→ DESCRIPTION OF THE TASK:
Once the line with "Afiliarse al Sindicato" is found in the data, output it and each following line exactly, up to and including the line with "δραστηριοποιούνται στην παραγωγή", and nothing before or after.

══ EXCERPTED DATA ══

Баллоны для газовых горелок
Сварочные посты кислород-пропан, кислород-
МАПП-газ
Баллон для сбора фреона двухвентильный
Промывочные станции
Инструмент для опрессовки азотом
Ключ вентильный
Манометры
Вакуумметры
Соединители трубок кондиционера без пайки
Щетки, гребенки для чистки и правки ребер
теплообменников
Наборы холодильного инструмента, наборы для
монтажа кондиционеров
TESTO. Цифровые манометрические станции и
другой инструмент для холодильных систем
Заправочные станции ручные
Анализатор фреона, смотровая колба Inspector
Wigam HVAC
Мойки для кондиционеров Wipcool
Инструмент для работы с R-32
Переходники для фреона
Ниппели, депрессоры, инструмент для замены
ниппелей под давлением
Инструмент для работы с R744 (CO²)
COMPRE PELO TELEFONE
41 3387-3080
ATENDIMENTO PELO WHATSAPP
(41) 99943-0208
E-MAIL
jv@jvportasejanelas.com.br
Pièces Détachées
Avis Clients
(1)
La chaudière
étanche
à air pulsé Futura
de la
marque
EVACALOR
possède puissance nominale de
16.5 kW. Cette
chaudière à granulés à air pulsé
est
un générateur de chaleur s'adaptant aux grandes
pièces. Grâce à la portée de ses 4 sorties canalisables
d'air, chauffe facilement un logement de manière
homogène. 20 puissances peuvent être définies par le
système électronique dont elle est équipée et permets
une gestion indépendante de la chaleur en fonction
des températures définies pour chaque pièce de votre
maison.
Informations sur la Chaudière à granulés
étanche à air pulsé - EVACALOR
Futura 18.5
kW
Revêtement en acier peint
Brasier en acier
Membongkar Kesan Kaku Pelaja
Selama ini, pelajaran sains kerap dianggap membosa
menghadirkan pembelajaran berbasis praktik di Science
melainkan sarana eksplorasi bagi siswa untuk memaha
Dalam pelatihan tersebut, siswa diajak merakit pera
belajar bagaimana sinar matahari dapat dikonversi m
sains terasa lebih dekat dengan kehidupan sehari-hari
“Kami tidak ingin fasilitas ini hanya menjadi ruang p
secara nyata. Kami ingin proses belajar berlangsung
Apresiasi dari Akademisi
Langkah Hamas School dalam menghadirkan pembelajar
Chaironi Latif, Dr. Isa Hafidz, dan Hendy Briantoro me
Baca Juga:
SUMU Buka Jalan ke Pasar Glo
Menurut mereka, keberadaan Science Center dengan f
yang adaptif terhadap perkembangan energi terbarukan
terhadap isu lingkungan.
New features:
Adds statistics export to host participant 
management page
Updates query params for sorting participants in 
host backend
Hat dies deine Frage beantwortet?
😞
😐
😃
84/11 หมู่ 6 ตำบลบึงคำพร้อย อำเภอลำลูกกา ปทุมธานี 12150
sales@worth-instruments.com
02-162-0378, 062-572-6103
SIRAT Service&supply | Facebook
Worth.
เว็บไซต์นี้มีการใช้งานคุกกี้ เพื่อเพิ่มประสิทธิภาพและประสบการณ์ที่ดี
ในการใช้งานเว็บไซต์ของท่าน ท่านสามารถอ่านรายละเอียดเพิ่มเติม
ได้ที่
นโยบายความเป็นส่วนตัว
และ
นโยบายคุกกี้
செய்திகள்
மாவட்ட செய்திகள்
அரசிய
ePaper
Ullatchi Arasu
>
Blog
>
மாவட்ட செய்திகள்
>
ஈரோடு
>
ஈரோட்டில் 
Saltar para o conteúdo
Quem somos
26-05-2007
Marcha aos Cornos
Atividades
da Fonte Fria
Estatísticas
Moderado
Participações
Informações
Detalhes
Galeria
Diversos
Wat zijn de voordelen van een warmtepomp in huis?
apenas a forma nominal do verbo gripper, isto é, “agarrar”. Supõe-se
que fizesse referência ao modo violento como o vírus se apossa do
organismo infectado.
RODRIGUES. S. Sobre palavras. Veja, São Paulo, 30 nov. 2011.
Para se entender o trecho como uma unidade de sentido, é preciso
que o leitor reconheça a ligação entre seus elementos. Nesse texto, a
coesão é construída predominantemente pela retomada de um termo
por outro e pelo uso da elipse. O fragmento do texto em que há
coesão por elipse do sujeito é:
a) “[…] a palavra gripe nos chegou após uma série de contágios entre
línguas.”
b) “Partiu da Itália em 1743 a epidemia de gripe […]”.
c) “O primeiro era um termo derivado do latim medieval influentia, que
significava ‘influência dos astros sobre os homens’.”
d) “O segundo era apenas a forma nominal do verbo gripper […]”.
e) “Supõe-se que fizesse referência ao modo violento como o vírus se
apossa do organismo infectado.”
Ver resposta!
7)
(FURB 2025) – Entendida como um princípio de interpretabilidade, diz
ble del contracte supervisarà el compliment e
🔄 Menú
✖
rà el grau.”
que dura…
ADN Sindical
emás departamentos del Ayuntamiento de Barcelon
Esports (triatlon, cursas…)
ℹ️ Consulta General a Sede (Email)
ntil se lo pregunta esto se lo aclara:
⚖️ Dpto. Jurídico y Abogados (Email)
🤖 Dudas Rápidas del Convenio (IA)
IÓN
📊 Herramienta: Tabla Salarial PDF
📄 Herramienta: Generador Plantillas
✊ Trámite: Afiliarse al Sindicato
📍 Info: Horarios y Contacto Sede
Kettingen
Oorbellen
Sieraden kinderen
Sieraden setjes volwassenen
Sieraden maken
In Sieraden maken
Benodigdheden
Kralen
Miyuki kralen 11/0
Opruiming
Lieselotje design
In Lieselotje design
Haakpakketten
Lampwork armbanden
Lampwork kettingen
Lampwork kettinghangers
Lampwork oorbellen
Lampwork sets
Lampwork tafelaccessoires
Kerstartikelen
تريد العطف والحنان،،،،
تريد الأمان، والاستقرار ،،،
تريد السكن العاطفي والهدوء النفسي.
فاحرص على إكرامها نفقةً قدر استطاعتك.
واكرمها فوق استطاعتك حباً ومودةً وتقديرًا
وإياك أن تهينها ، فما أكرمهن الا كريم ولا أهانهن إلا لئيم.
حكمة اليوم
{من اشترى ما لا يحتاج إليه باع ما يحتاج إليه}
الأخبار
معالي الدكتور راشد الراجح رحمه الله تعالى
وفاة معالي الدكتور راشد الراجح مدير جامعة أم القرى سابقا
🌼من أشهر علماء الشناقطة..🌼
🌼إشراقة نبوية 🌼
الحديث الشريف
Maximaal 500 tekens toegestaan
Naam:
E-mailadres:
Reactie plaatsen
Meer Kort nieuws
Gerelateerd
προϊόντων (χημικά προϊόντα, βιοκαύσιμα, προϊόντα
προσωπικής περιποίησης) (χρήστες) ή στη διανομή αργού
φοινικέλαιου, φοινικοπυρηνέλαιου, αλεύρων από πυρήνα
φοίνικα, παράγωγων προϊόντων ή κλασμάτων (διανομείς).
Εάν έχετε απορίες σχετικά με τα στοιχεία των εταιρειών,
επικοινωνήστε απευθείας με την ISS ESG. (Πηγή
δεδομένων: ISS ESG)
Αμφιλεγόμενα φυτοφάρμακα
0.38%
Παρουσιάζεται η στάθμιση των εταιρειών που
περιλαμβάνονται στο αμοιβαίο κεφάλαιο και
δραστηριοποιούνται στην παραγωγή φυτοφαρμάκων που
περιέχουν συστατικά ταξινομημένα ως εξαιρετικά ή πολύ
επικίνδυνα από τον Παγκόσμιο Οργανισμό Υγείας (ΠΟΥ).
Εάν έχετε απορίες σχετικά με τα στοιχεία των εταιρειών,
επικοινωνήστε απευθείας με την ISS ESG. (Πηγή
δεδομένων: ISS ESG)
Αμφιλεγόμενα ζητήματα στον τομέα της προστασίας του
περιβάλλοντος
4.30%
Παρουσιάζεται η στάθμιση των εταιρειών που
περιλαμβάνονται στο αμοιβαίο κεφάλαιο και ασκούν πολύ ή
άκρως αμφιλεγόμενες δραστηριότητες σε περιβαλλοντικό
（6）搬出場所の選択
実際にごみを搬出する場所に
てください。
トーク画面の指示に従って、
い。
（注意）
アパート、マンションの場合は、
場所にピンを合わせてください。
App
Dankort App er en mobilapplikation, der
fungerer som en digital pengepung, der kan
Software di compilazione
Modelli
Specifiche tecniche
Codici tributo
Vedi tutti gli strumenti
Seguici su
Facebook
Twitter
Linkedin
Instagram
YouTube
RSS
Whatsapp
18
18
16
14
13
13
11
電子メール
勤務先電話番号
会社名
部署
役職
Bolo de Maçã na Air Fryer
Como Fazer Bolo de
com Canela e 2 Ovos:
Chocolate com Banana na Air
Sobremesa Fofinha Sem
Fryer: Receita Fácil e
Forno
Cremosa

═══

→ RESULT OF THIS TASK:
✊ Trámite: Afiliarse al Sindicato
📍 Info: Horarios y Contacto Sede
Kettingen
Oorbellen
Sieraden kinderen
Sieraden setjes volwassenen
Sieraden maken
In Sieraden maken
Benodigdheden
Kralen
Miyuki kralen 11/0
Opruiming
Lieselotje design
In Lieselotje design
Haakpakketten
Lampwork armbanden
Lampwork kettingen
Lampwork kettinghangers
Lampwork oorbellen
Lampwork sets
Lampwork tafelaccessoires
Kerstartikelen
تريد العطف والحنان،،،،
تريد الأمان، والاستقرار ،،،
تريد السكن العاطفي والهدوء النفسي.
فاحرص على إكرامها نفقةً قدر استطاعتك.
واكرمها فوق استطاعتك حباً ومودةً وتقديرًا
وإياك أن تهينها ، فما أكرمهن الا كريم ولا أهانهن إلا لئيم.
حكمة اليوم
{من اشترى ما لا يحتاج إليه باع ما يحتاج إليه}
الأخبار
معالي الدكتور راشد الراجح رحمه الله تعالى
وفاة معالي الدكتور راشد الراجح مدير جامعة أم القرى سابقا
🌼من أشهر علماء الشناقطة..🌼
🌼إشراقة نبوية 🌼
الحديث الشريف
Maximaal 500 tekens toegestaan
Naam:
E-mailadres:
Reactie plaatsen
Meer Kort nieuws
Gerelateerd
προϊόντων (χημικά προϊόντα, βιοκαύσιμα, προϊόντα
προσωπικής περιποίησης) (χρήστες) ή στη διανομή αργού
φοινικέλαιου, φοινικοπυρηνέλαιου, αλεύρων από πυρήνα
φοίνικα, παράγωγων προϊόντων ή κλασμάτων (διανομείς).
Εάν έχετε απορίες σχετικά με τα στοιχεία των εταιρειών,
επικοινωνήστε απευθείας με την ISS ESG. (Πηγή
δεδομένων: ISS ESG)
Αμφιλεγόμενα φυτοφάρμακα
0.38%
Παρουσιάζεται η στάθμιση των εταιρειών που
περιλαμβάνονται στο αμοιβαίο κεφάλαιο και
δραστηριοποιούνται στην παραγωγή φυτοφαρμάκων που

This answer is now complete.